=== Begin Enclosure ===

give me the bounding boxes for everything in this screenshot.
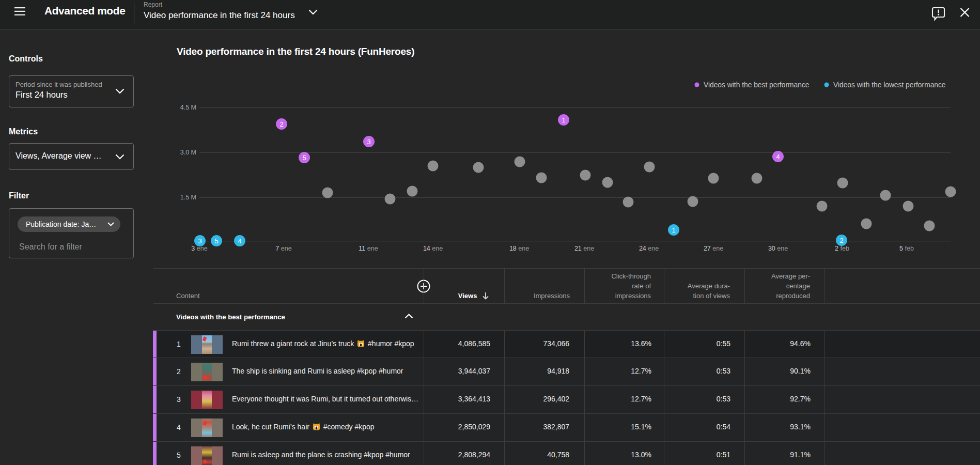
svg-text:Videos with the lowest perform: Videos with the lowest performance (833, 81, 946, 89)
svg-text:21 ene: 21 ene (574, 245, 594, 252)
svg-text:1.5 M: 1.5 M (180, 194, 196, 201)
svg-text:3: 3 (198, 237, 201, 245)
svg-text:3: 3 (367, 138, 370, 146)
svg-text:2: 2 (839, 237, 843, 244)
svg-text:11 ene: 11 ene (359, 245, 378, 252)
svg-text:24 ene: 24 ene (639, 245, 659, 252)
svg-text:5 feb: 5 feb (899, 245, 914, 252)
svg-text:5: 5 (214, 237, 218, 245)
svg-text:27 ene: 27 ene (704, 245, 723, 252)
svg-text:2 feb: 2 feb (835, 245, 849, 252)
svg-text:14 ene: 14 ene (423, 245, 443, 252)
svg-text:4.5 M: 4.5 M (180, 104, 196, 111)
svg-text:Videos with the best performan: Videos with the best performance (704, 81, 810, 89)
svg-text:2: 2 (279, 120, 283, 128)
svg-text:1: 1 (562, 116, 565, 124)
svg-text:4: 4 (238, 237, 241, 245)
svg-text:18 ene: 18 ene (509, 245, 529, 252)
svg-text:1: 1 (672, 226, 675, 234)
svg-text:5: 5 (302, 154, 306, 162)
svg-text:30 ene: 30 ene (768, 245, 788, 252)
svg-text:3.0 M: 3.0 M (180, 149, 196, 156)
svg-text:4: 4 (776, 153, 780, 161)
svg-text:7 ene: 7 ene (275, 245, 291, 252)
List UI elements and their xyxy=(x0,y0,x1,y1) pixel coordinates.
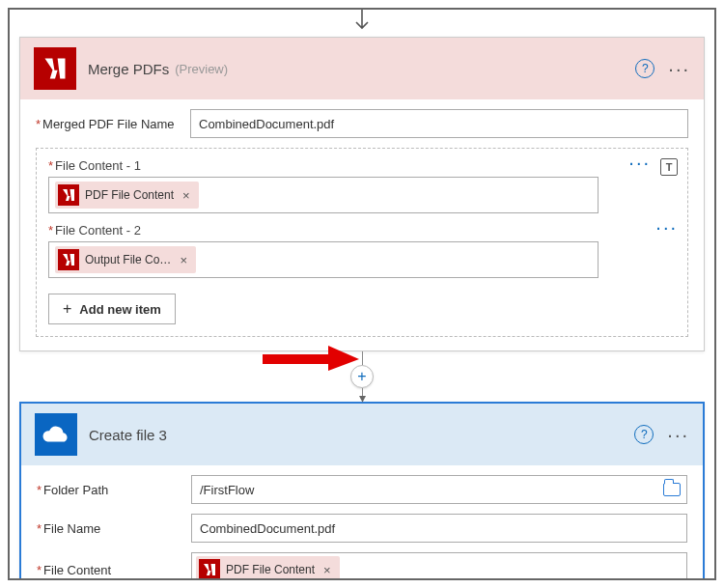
help-icon[interactable]: ? xyxy=(635,59,654,78)
create-file-card: Create file 3 ? ··· *Folder Path /FirstF… xyxy=(19,402,705,580)
card-title: Create file 3 xyxy=(89,427,167,443)
output-file-content-token: Output File Co… × xyxy=(55,246,196,273)
merged-name-label: *Merged PDF File Name xyxy=(36,117,190,131)
plus-icon: + xyxy=(63,300,71,318)
adobe-icon xyxy=(199,559,220,580)
file-content-group: *File Content - 1 ··· T PDF File Content… xyxy=(36,148,688,337)
create-file-body: *Folder Path /FirstFlow *File Name Combi… xyxy=(21,465,703,580)
create-file-header[interactable]: Create file 3 ? ··· xyxy=(21,404,703,465)
merge-pdfs-body: *Merged PDF File Name CombinedDocument.p… xyxy=(20,99,704,350)
incoming-arrow-icon xyxy=(10,10,714,37)
flow-canvas: Merge PDFs (Preview) ? ··· *Merged PDF F… xyxy=(8,8,716,580)
card-title: Merge PDFs xyxy=(88,61,169,77)
file-content-2-input[interactable]: Output File Co… × xyxy=(48,241,599,278)
file-content-2-label: *File Content - 2 xyxy=(48,223,676,238)
file-name-label: *File Name xyxy=(37,521,191,536)
merged-name-input[interactable]: CombinedDocument.pdf xyxy=(190,109,688,138)
folder-path-input[interactable]: /FirstFlow xyxy=(191,475,687,504)
more-menu-icon[interactable]: ··· xyxy=(667,432,689,437)
adobe-icon xyxy=(34,47,76,90)
insert-step-button[interactable]: + xyxy=(350,365,374,388)
file-content-1-input[interactable]: PDF File Content × xyxy=(48,177,599,213)
more-menu-icon[interactable]: ··· xyxy=(668,66,690,71)
remove-token-icon[interactable]: × xyxy=(177,253,190,267)
add-new-item-button[interactable]: + Add new item xyxy=(48,294,176,324)
item-menu-icon[interactable]: ··· xyxy=(628,158,651,176)
help-icon[interactable]: ? xyxy=(634,425,654,444)
merge-pdfs-header[interactable]: Merge PDFs (Preview) ? ··· xyxy=(20,38,704,99)
file-name-input[interactable]: CombinedDocument.pdf xyxy=(191,514,687,543)
insert-step-connector: + ▾ xyxy=(10,351,714,402)
file-content-input[interactable]: PDF File Content × xyxy=(191,552,687,580)
pdf-file-content-token: PDF File Content × xyxy=(55,182,199,209)
remove-token-icon[interactable]: × xyxy=(180,188,193,203)
folder-path-label: *Folder Path xyxy=(37,483,191,497)
file-content-1-label: *File Content - 1 xyxy=(48,158,676,173)
preview-label: (Preview) xyxy=(175,62,228,76)
adobe-icon xyxy=(58,184,79,206)
switch-mode-icon[interactable]: T xyxy=(660,158,678,176)
item-menu-icon[interactable]: ··· xyxy=(655,223,678,231)
pdf-file-content-token: PDF File Content × xyxy=(196,556,340,580)
merge-pdfs-card: Merge PDFs (Preview) ? ··· *Merged PDF F… xyxy=(19,37,705,351)
remove-token-icon[interactable]: × xyxy=(320,563,334,577)
file-content-label: *File Content xyxy=(37,563,191,577)
adobe-icon xyxy=(58,249,79,270)
folder-picker-icon[interactable] xyxy=(663,483,681,496)
onedrive-icon xyxy=(35,413,77,456)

=== End Enclosure ===

• _TASK STATEMENT_
Only a number is expected here: how many lines above contain the word "button".

• _RESPONSE_
2